"Do you mortify? Do you make it your daily work? Be always at it whilst you live; cease not a day from this work; be killing sin or it will be killing you." John Owen
This great quote relates to the potential for daily drift. It is so easy to slip into old habits, old ways of thought. The grooves wrought of unregenerate, sin-led thinking are still there . . . and it is almost something like this: It is as if, through daily mortification, prayer, repentance, genuine communion in and with the Holy Spirit . . . you are able to hover in the air . . . above a moving, coursing stream below. You are aloft, "above it all" . . . untouched by the ways of earth and, in this case, scurrying waters beneath you. The longer you float, the more you find you are in rarified air--in what seems like veritable celestial air of a different kind and quality than that of the heat and gravity and stench below. It is like you are actually translating almost into a whole different dimension, where angels and Spirit traverse. . . .
If you grow weary or distracted . . . and cease daily mortification--if you relax and quit maintaining effort, forget your task . . . then before you know it, you have sunk back down and hit the running stream. Perhaps it is not moving so fast at the point you dropped into it, and its temperature is not too different from your previous rarified air.
But it is nevertheless moving. Gradually it flows . . . and wends its way . . . down, down toward the sea of nescience, headed for the ocean of tossing waves, storms, danger, darkness and chaos. But for now, you are just drifting along the brook, no big changes, no shocking problems . . . drifting along
floating with the current . . . away, away from where you had once celestially floated "above it all", untouched.

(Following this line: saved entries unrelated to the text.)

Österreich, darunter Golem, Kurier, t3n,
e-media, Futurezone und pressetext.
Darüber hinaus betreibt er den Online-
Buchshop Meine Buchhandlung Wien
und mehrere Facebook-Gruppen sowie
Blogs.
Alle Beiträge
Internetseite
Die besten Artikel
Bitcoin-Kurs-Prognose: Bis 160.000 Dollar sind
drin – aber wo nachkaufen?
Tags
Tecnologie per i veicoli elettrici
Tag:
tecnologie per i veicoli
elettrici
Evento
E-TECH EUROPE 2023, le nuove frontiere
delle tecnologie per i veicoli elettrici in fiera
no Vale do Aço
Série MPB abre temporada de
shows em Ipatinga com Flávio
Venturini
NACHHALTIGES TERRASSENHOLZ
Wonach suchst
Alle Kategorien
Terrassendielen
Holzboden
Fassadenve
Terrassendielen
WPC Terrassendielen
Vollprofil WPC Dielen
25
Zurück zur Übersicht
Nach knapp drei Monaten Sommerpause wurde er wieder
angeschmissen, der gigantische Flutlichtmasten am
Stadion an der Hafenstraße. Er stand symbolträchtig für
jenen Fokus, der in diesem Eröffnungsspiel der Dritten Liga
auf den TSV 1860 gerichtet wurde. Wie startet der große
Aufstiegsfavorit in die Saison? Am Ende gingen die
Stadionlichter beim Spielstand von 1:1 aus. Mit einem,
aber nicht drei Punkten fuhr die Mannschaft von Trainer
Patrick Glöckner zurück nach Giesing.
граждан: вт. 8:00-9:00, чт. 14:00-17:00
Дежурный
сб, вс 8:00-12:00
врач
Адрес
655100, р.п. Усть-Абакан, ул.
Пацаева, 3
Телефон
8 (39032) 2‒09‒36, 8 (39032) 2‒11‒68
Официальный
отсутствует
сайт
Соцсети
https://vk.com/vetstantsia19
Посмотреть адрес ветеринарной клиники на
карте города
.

Days go by, and suddenly you realize that you don't recognize the scenery. The surroundings have become strange and dark. Shadowy figures lurk in the brush and follow.

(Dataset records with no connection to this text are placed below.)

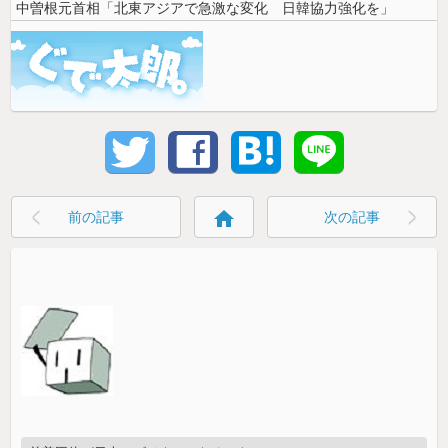
中曽根元首相「北東アジアで急激な変化 日韓協力強化を」
home
前の記事
次の記事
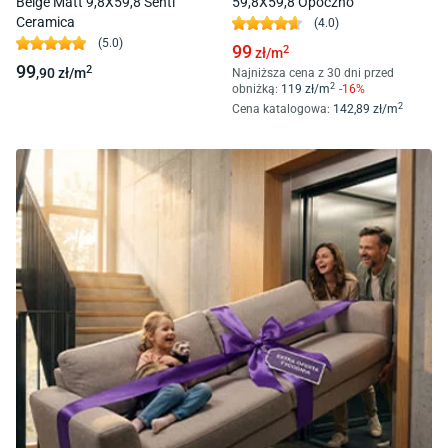
Beige Matt 9,8X59,8 Senti
59,8X59,8 Opoczno
Ceramica
(
4.0
)
(
5.0
)
99
2
zł/
m
99
2
,90
zł/
m
Najniższa cena z 30 dni przed
2
obniżką:
119
zł/
m
-
16
%
2
Cena katalogowa
:
142
,89
zł/
m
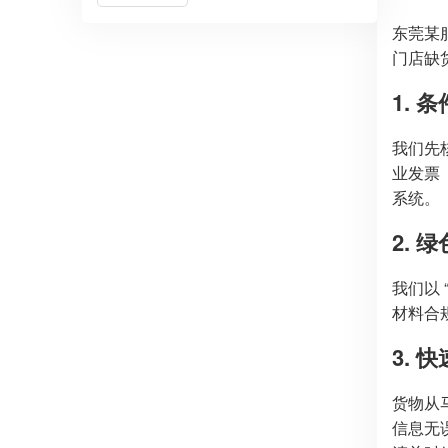
东莞某
门店缺
1. 
我们先
业发票（
系统。
2. 
我们以
材料合规
3. 
货物从
信息无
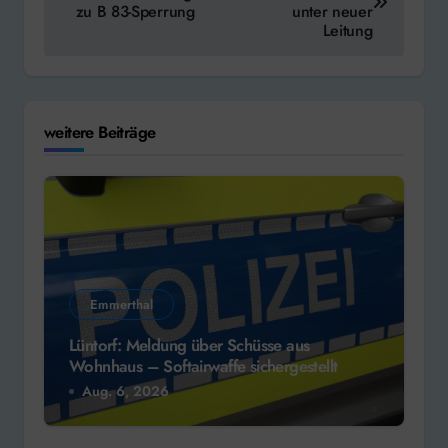
zu B 83-Sperrung
unter neuer
Leitung
weitere Beiträge
Emmerthal
Lüntorf: Meldung über Schüsse aus
Wohnhaus – Softairwaffe sichergestellt
Aug. 6, 2026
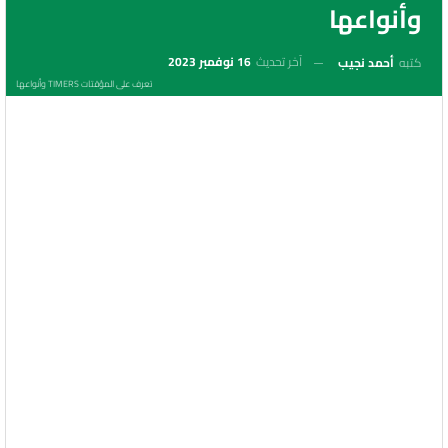
وأنواعها
آخر تحديث
16 نوفمبر 2023
كتبه
أحمد نجيب
تعرف على المؤقتات TIMERS وأنواعها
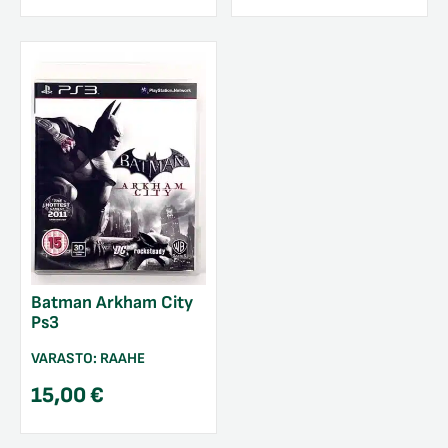
Batman Arkham City
Ps3
VARASTO:
RAAHE
15,00
€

Well, actually you do recall this threatening landscape, and it is with deepening foreboding that you do, for you remember now that this is a place that you once held you in, entrapped and you fought so hard to get away from, striving upstream as you had . . . but now here you are again! You are in a bog, a morass. No way you could quickly maneuver to float again "above it all". Now you've got muck on you, your legs are snagged, tangled in undergrowth. And, having been here before, you know that the whole course of the bog is ever flowing downward . . . to the torrential sea where chaos reigns and there is real terror at not being able to escape at all!
Oh, what have you done in your laziness! In your complacency! Drifted away to wretched old haunts!

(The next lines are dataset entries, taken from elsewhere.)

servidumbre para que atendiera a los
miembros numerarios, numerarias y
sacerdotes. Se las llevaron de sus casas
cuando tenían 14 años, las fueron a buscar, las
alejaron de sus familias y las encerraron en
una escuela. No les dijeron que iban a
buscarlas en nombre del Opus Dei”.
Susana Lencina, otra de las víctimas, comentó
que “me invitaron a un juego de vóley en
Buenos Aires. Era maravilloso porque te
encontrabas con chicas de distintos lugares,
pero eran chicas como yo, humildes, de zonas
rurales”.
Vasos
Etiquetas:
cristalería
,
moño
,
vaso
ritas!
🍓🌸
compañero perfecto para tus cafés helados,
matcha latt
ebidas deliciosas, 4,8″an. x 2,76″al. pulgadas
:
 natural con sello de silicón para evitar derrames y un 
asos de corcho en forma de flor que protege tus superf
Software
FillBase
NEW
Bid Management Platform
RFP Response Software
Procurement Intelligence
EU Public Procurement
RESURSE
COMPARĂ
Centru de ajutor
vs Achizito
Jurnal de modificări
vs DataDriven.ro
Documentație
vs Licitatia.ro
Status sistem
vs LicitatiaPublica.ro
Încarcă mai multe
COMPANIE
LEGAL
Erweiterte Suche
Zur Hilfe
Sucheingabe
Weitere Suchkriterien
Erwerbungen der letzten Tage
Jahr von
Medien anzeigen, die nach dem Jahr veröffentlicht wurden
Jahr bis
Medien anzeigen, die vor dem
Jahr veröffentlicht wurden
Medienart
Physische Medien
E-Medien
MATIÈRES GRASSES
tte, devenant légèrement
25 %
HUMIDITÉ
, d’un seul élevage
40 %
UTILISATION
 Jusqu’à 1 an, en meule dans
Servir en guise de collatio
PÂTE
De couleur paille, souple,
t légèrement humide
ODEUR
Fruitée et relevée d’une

Now you must fight, struggle again to get free--get away from the pulling, entangling danger, back to that sweet place of airy flight and regenerating distance!
Which you will. But time and effort you have lost and put yourself in trouble yet again, and it feels as if you have tempted fate maybe one too many times.
Get up and away! Stay away! Make your escape good this time! Return no more to the drifting, to the bog, to the dangers of the raging waters and storms and darkness!